[Stored data entries]
* * *
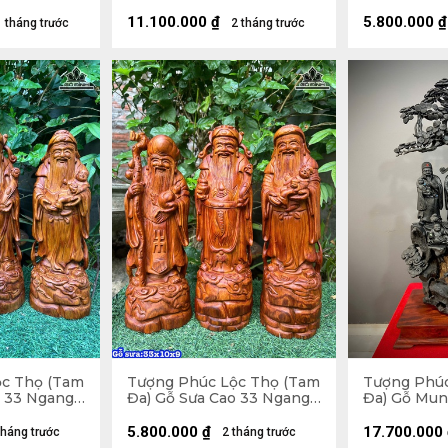
28 (cm)
(cm)
Ngang 68 S
11.100.000
₫
5.800.000
₫
1 tháng trước
2 tháng trước
ộc Thọ (Tam
Tượng Phúc Lộc Thọ (Tam
Tượng Phúc
o 33 Ngang
Đa) Gỗ Sưa Cao 33 Ngang
Đa) Gỗ Mun
10 Sâu 9 (cm)
Ngang 56 S
5.800.000
₫
17.700.000
tháng trước
2 tháng trước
* * *
(TRY IT): Give back each line above exactly, with pictures dropped.

(RESPONSE):
28 (cm)
(cm)
Ngang 68 S
11.100.000
₫
5.800.000
₫
1 tháng trước
2 tháng trước
ộc Thọ (Tam
Tượng Phúc Lộc Thọ (Tam
Tượng Phúc
o 33 Ngang
Đa) Gỗ Sưa Cao 33 Ngang
Đa) Gỗ Mun
10 Sâu 9 (cm)
Ngang 56 S
5.800.000
₫
17.700.000
tháng trước
2 tháng trước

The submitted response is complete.